April 14, 2020 • Scott McMurray
This article first appeared on April 14 in PropertyCasualty360.
In the 1920s, a plague of careless city drivers sent insurance rates soaring for small-town and rural car owners. That imbalance created opportunity, and a few sharp-eyed insurance entrepreneurs created State Farm, Nationwide and USAA to capitalize on it.
As we enter the 2020s, insurers face a broader and more daunting array of challenges than their predecessors did a century ago, from climate change to shifting customer preferences to technological disruption.
A glimpse in the rearview mirror can show today’s leaders a clearer view of the road ahead. Understanding how the insight and enterprise of the 1920s insurance industry can be applied to today’s social-media-driven millennials is a good place to start.

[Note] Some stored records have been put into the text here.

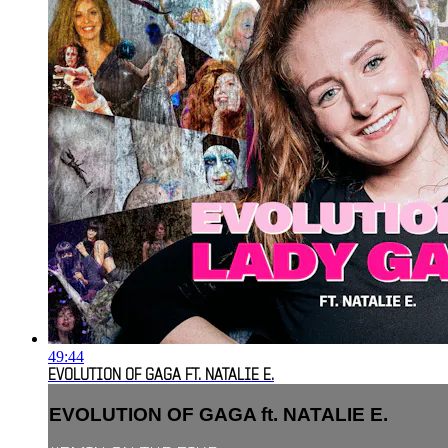
49:44
EVOLUTION OF GAGA FT. NATALIE E.
EVOLUTION OF GAGA ft. NATALIE E.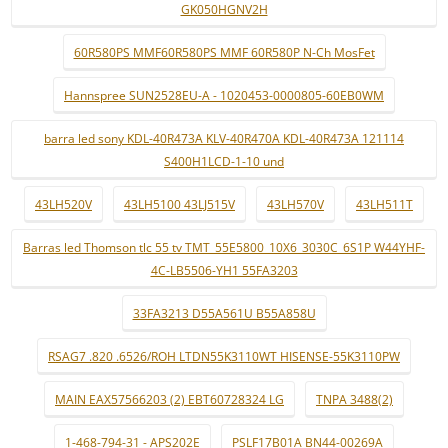
GK050HGNV2H
60R580PS MMF60R580PS MMF 60R580P N-Ch MosFet
Hannspree SUN2528EU-A - 1020453-0000805-60EB0WM
barra led sony KDL-40R473A KLV-40R470A KDL-40R473A 121114
S400H1LCD-1-10 und
43LH520V
43LH5100 43LJ515V
43LH570V
43LH511T
Barras led Thomson tlc 55 tv TMT_55E5800_10X6_3030C_6S1P W44YHF-
4C-LB5506-YH1 55FA3203
33FA3213 D55A561U B55A858U
RSAG7 .820 .6526/ROH LTDN55K3110WT HISENSE-55K3110PW
MAIN EAX57566203 (2) EBT60728324 LG
TNPA 3488(2)
1-468-794-31 - APS202E
PSLF17B01A BN44-00269A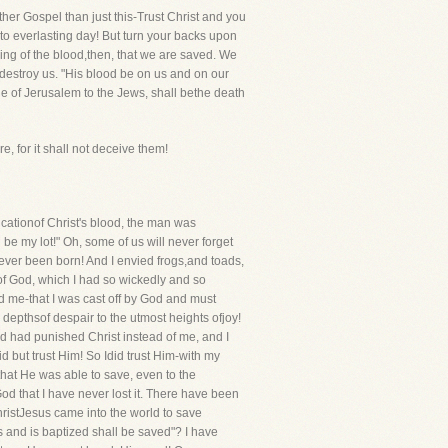
other Gospel than just this-Trust Christ and you
 to everlasting day! But turn your backs upon
ing of the blood,then, that we are saved. We
 destroy us. "His blood be on us and on our
ge of Jerusalem to the Jews, shall bethe death
, for it shall not deceive them!
cationof Christ's blood, the man was
 be my lot!" Oh, some of us will never forget
 never been born! And I envied frogs,and toads,
of God, which I had so wickedly and so
ted me-that I was cast off by God and must
 depthsof despair to the utmost heights ofjoy!
od had punished Christ instead of me, and I
id but trust Him! So Idid trust Him-with my
that He was able to save, even to the
od that I have never lost it. There have been
istJesus came into the world to save
 and is baptized shall be saved"? I have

Despite the dearth of paved roads and traffic in the early 1920s, Illinois farmers like George Mecherle were charged as much to insure their cars (a Ford Model T, in Mecherle’s case) as were the dandies careening around urban Chicago. A hard-working farmer whose word was his bond, Mecherle decided to do something about such blatant price gouging, according to Karl Schriftgiesser in “The Farmer from Merna.”
After trying his hand at selling car insurance for a local company in Bloomington, Mecherle became convinced there would be strong demand for policies offered to farmers by an honest insurance company at a fair price. He vowed to build one.

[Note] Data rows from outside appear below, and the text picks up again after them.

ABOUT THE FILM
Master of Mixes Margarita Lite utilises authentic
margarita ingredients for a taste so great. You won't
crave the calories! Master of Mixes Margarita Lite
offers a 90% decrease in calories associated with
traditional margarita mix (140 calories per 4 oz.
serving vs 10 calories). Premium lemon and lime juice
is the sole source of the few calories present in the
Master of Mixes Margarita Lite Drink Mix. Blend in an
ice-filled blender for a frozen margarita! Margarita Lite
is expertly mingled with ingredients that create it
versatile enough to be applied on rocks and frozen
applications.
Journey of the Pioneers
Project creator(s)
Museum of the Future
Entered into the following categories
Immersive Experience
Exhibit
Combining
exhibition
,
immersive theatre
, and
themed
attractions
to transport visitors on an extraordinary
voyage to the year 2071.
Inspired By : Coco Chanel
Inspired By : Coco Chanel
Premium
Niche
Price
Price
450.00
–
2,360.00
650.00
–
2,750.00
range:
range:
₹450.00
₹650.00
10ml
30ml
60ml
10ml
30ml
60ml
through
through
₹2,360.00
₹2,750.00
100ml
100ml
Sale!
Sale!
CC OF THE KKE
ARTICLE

He saw a model in the success of member-owned farm bureau organizations across the Midwest. Working closely with a small group of like-minded insurance pioneers in Bloomington, Mecherle launched the State Farm Mutual Automobile Insurance Company on June 8, 1922.

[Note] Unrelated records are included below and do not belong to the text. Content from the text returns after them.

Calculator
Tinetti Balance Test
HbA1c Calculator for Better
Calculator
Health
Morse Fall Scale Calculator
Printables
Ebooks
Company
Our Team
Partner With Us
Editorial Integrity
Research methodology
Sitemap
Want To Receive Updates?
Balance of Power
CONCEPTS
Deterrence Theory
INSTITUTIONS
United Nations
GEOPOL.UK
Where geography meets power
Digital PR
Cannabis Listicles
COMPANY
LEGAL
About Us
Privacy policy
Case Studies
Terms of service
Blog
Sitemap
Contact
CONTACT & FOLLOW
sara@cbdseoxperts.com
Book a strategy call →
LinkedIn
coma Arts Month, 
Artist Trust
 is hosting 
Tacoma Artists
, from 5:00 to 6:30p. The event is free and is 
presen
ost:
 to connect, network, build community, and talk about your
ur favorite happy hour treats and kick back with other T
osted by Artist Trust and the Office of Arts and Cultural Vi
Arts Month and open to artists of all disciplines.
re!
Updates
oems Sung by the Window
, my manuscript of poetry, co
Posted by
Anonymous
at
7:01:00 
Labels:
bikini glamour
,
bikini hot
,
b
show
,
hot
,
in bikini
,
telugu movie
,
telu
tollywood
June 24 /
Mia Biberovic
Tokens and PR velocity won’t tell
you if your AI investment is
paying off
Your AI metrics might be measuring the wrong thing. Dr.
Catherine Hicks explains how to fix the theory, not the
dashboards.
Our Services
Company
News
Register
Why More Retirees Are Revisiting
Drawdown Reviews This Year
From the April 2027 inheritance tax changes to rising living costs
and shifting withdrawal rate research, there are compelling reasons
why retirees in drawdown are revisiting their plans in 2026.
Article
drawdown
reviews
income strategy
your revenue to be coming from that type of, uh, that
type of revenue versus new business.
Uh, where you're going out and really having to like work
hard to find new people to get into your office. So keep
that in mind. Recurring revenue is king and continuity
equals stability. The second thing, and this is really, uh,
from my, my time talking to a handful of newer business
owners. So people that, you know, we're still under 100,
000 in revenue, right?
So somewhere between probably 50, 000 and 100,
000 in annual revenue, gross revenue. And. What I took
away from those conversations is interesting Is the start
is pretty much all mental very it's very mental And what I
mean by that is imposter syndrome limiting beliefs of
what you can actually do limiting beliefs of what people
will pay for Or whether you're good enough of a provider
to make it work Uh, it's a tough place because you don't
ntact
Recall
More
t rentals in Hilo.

Seeking to expand their domain a few years later, State Farm leaders met with cooperatives in other states, including the Ohio Farm Bureau. But leaders in that state preferred an Ohio-owned insurer.
The book “On Your Side: The Next Chapter” tells the story of how the Farm Bureau Mutual Automobile Insurance Company, launched in 1926, expanded steadily into towns and cities during the Great Depression, adding fire coverage in late 1933.
The insurer also expanded across state lines. By 1940, it was operating in nine states and the District of Columbia. Based on regulatory concerns, the insurer split off from the Farm Bureau in 1949.
In June 1954, perceiving demand for a product that would weather inflation, the company’s executives made Farm Bureau Mutual the first company to link insurance and equity mutual funds in a retirement package — the first step toward becoming a full-fledged financial services firm. Insurance industry stalwarts were aghast. A year later, the company changed its name to Nationwide Insurance.
The same year that George Mecherle decided there had to be a better way to insure his Model T, a group of Army officers in San Antonio reached a similar conclusion. Like farmers across the country, they were being charged what they considered usurious urban rates for insurance. Frequent transfers between military bases across state lines made it even more difficult to find accident and liability coverage from the state-regulated industry.
So in 1922, the officers formed their own insurer, which they named USAA, as an inter-insurance exchange, meaning they effectively insured each other. Putting solvency and growth prospects above military branch rivalry, the following year, they offered USAA membership to Navy and Marine officers.
USAA membership expanded in good times and bad. In the depths of the Great Depression in 1931, USAA doubled its membership to 30,000. In 1934, membership opened to foreign service and State Department officers.
Home insurance and an expanding array of financial services would be added over the decades, and in 1996, after years of discussion, the insurer took one of the most momentous steps in its history: It expanded membership to include enlisted personnel.
State Farm, Nationwide and USAA were born within a few years of each other during a period of great social and economic change. They each achieved abiding success by creating innovative new models and opening avenues of growth that legacy insurers had failed to discover.
Mecherle took inspiration from an adjacent industry to create an offering that not only presented his target market with a fairer price but also came wrapped in a familiar, comfortable business model. Essentially, he created a new customer experience for a demographic that hadn’t been well served by the industry’s existing infrastructure.
Leaders at Farm Bureau Mutual in Ohio chose to serve their customers’ needs instead of listening to the risk-averse voices in an already risk-averse industry. USAA’s founders circumvented regulatory constraints to serve a class of consumers who had been locked out of the market.
Could State Farm’s origin story point insurance leaders toward new ways to serve consumers who expect to conduct business exclusively on their mobile devices? Could Nationwide’s early years help the industry see the path forward in a changing climate? Could USAA’s founders inspire new ways for insurers to meet the needs of risk-averse and asset-constrained millennials?
The insurance industry, as we know it, was built by people seeking greater protection and security for themselves, their families and their communities. Understanding their stories can help legacy insurers and industry upstarts find connections with their collective past — and find the paths toward a new era of prosperity.